En 1989 disolvió el sexteto que fue su última formación. El 5 de agosto de 1990 fue internado con infarto cerebral en París. Una semana más tarde lo trasladaron a Buenos Aires, donde murió, después de una larga agonía, el 4 de julio de 1992.

Tango sí, tango no, Piazzolla atravesó su tiempo eligiendo cuidadosamente los bordes por donde transitar. Los elementos con los que forjar un sonido original e inconfundible. En el mundo, la de Piazzolla es la música de un músico argentino, que por amplia e inclusiva hoy muchos celebran como propia. Para los argentinos, apóstata o revolucionario, Astor fue antes que nada el que cambió el tango. Nada menos. Separó la paja del trigo y estableció nuevas categorías de valor. No fue el único, claro, porque reformistas hubo siempre. También en el tango. Después de todo, el cambio suele ser un aditivo comercial necesario para lubricar los engranajes de la industria del entretenimiento. Pero Piazzolla fue más allá. No quedarse quieto fue su obsesión, por la que hizo todo lo que había que hacer.

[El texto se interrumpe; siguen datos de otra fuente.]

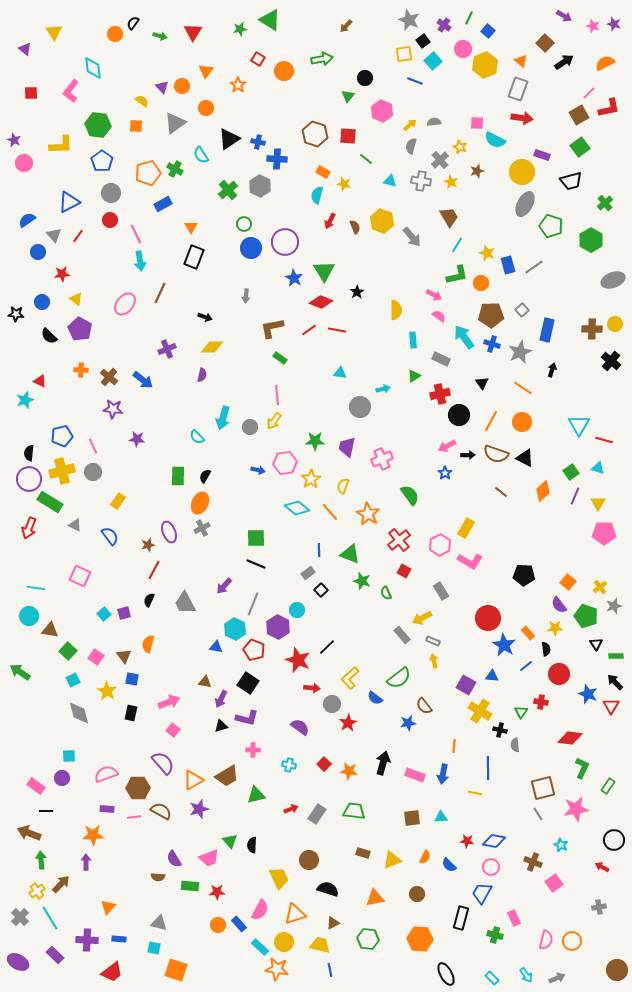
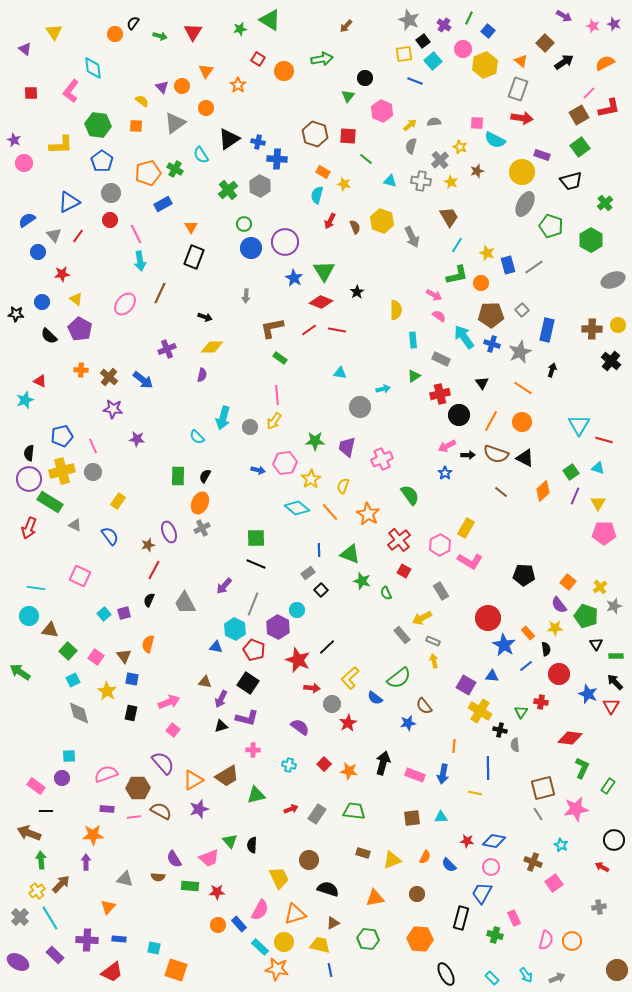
gray arrow at (412, 237): rotated 15 degrees clockwise
yellow circle at (615, 324): moved 3 px right, 1 px down
gray triangle at (159, 923): moved 34 px left, 44 px up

A cien años de su nacimiento, Piazzola encarna el triunfo del talento y la perseverancia sobre la poco inocente pereza de lo establecido. Sentimental y poderosa, popular y de una erudición ligera pero categórica, su obra sostiene la idea de modernidad en el tango desde más allá que la condición moral del éxito. Su música todavía suena fresca, retumba en la sensibilidad de las generaciones que van llegando, su herencia se transforma y se multiplica. Así, pareciera capaz de sobrevivir, como dijo Shakespeare de su poesía, al tiempo, las guerras y los tumultos. Y si no, que venga otro Astor Piazzolla, si es que nace, a barajar y dar de nuevo.